* _WORK REQUEST_
What lines in the data hold the string "Nottingham"? Show them.

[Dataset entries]
───

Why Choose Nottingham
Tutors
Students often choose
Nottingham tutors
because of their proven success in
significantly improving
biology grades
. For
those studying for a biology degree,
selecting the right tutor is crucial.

───

* _RESPONSE TO THIS TASK_
Why Choose Nottingham
Nottingham tutors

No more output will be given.